THE TASK> Copy exactly the lines of the material below that run from the one containing "Domande frequenti" through the one containing "chỉnh trang 131 vòm cầu". Copy no other lines.

DATA>
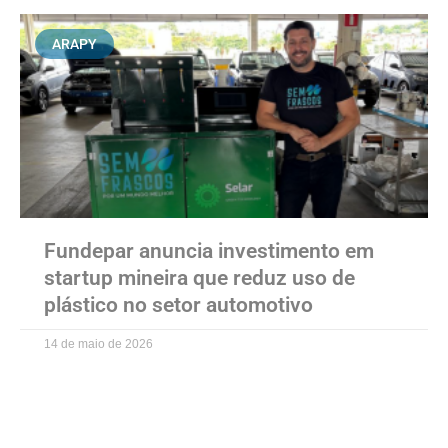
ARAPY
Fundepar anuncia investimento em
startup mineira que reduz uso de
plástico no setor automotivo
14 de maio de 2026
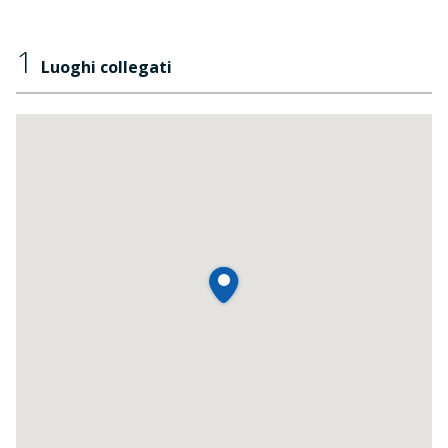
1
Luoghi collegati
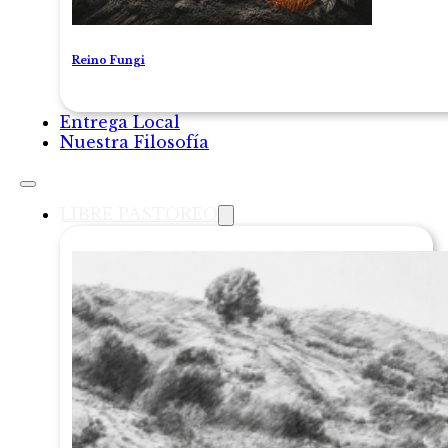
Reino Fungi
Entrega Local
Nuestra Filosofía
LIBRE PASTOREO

--

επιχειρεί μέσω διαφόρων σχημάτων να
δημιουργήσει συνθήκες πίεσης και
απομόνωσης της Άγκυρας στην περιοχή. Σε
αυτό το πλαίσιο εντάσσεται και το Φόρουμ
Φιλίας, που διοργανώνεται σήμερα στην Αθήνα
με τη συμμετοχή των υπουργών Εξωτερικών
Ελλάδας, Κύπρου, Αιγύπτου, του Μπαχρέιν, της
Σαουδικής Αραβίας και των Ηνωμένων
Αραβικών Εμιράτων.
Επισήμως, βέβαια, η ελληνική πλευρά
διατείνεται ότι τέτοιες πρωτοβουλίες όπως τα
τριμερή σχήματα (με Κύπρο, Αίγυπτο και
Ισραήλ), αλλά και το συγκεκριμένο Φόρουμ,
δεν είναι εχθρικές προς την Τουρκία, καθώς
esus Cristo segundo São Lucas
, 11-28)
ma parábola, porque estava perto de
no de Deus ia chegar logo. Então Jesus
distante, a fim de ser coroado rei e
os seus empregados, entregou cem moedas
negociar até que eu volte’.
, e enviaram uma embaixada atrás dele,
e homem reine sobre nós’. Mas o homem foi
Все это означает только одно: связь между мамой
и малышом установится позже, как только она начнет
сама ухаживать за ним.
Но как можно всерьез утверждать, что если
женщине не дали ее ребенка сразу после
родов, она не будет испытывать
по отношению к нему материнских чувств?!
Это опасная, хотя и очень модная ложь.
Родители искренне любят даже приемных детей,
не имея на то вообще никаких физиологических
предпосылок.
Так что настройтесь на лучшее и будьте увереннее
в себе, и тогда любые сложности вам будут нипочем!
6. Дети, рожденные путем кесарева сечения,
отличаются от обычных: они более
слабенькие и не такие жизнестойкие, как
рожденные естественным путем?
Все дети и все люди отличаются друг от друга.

--

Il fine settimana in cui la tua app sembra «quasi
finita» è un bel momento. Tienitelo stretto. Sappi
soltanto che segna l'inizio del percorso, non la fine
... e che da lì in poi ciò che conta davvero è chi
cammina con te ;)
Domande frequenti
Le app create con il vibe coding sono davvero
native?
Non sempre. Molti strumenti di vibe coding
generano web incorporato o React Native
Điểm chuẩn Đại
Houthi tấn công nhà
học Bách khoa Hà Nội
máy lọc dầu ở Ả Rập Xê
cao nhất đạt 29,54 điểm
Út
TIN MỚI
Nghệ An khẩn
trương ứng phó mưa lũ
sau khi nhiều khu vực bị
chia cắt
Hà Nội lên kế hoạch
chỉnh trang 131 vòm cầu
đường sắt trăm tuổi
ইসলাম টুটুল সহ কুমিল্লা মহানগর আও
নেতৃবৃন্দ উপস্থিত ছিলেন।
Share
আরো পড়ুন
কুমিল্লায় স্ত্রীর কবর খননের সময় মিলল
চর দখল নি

OUTPUT BELOW>
Domande frequenti
Le app create con il vibe coding sono davvero
native?
Non sempre. Molti strumenti di vibe coding
generano web incorporato o React Native
Điểm chuẩn Đại
Houthi tấn công nhà
học Bách khoa Hà Nội
máy lọc dầu ở Ả Rập Xê
cao nhất đạt 29,54 điểm
Út
TIN MỚI
Nghệ An khẩn
trương ứng phó mưa lũ
sau khi nhiều khu vực bị
chia cắt
Hà Nội lên kế hoạch
chỉnh trang 131 vòm cầu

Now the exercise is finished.